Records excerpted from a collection
········
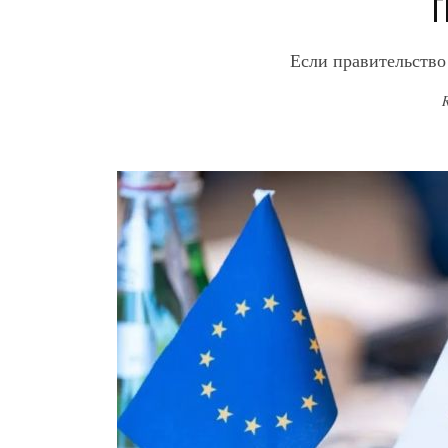
Г
Если правительство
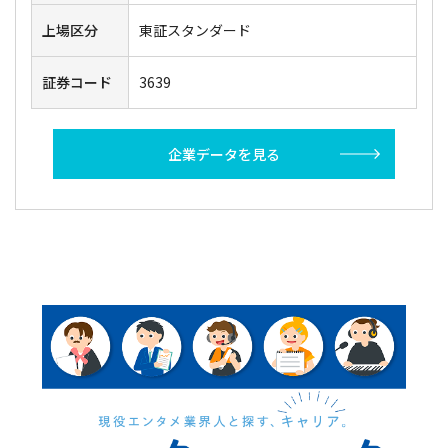
上場区分
東証スタンダード
証券コード
3639
企業データを見る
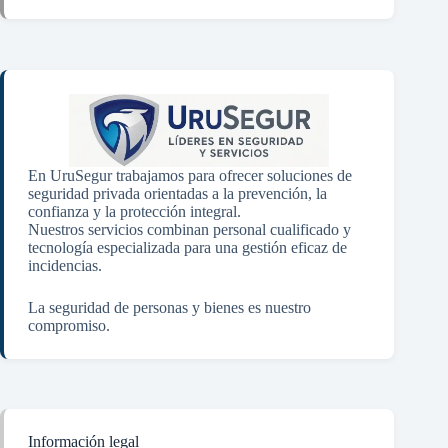
En UruSegur trabajamos para ofrecer soluciones de
seguridad privada orientadas a la prevención, la
confianza y la protección integral.
Nuestros servicios combinan personal cualificado y
tecnología especializada para una gestión eficaz de
incidencias.
La seguridad de personas y bienes es nuestro
compromiso.
Información legal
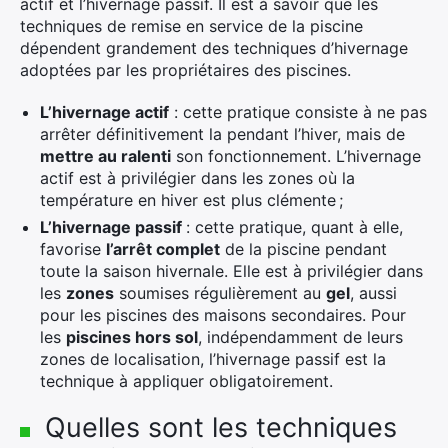
actif et l’hivernage passif. Il est à savoir que les
techniques de remise en service de la piscine
dépendent grandement des techniques d’hivernage
adoptées par les propriétaires des piscines.
L’hivernage actif
: cette pratique consiste à ne pas
arrêter définitivement la pendant l’hiver, mais de
mettre au ralenti
son fonctionnement. L’hivernage
actif est à privilégier dans les zones où la
température en hiver est plus clémente ;
L’hivernage passif
: cette pratique, quant à elle,
favorise
l’arrêt complet
de la piscine pendant
toute la saison hivernale. Elle est à privilégier dans
les
zones
soumises régulièrement au
gel
, aussi
pour les piscines des maisons secondaires. Pour
les
piscines hors sol
, indépendamment de leurs
zones de localisation, l’hivernage passif est la
technique à appliquer obligatoirement.
Quelles sont les techniques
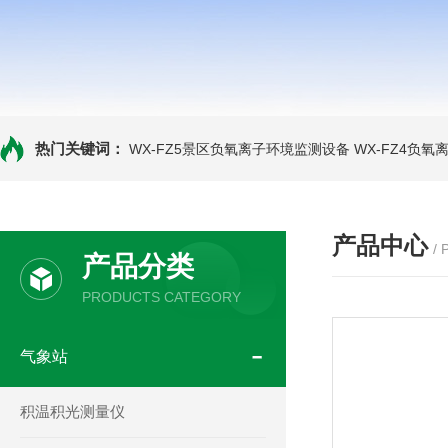
热门关键词：
WX-FZ5景区负氧离子环境监测设备
WX-FZ4负
产品中心
/
产品分类
PRODUCTS CATEGORY
气象站
积温积光测量仪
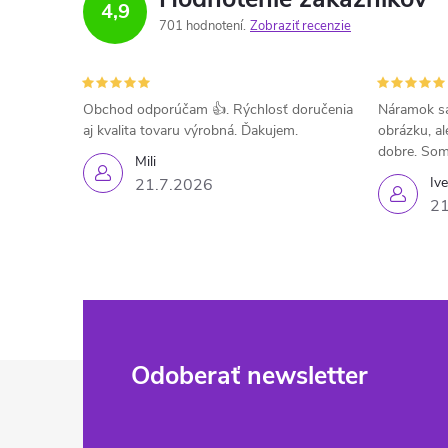
4,9
701 hodnotení
Zobraziť recenzie
Obchod odporúčam 👍. Rýchlosť doručenia
Náramok sa
aj kvalita tovaru výrobná. Ďakujem.
obrázku, al
dobre. Som
Mili
Iv
21.7.2026
21
Z
Odoberať newsletter
á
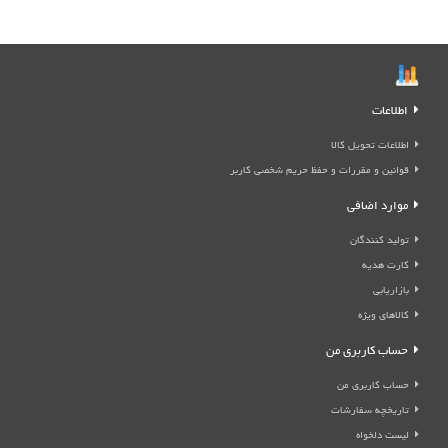
اطلاعات
اطلاعات تحویل کالا
قوانین و مقررات و حفظ حریم شخصی کاربر
موارد اضافی
تولید کنندگان
کارت هدیه
بازاریابی
کالاهای ویژه
حساب کاربری من
حساب کاربری من
تاریخچه سفارشات
لیست دلخواه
········
Work instructions: Find every line above where the word "passif" occurs, and copy that line.

Solution to the exercise:
actif et l’hivernage passif. Il est à savoir que les
L’hivernage passif
zones de localisation, l’hivernage passif est la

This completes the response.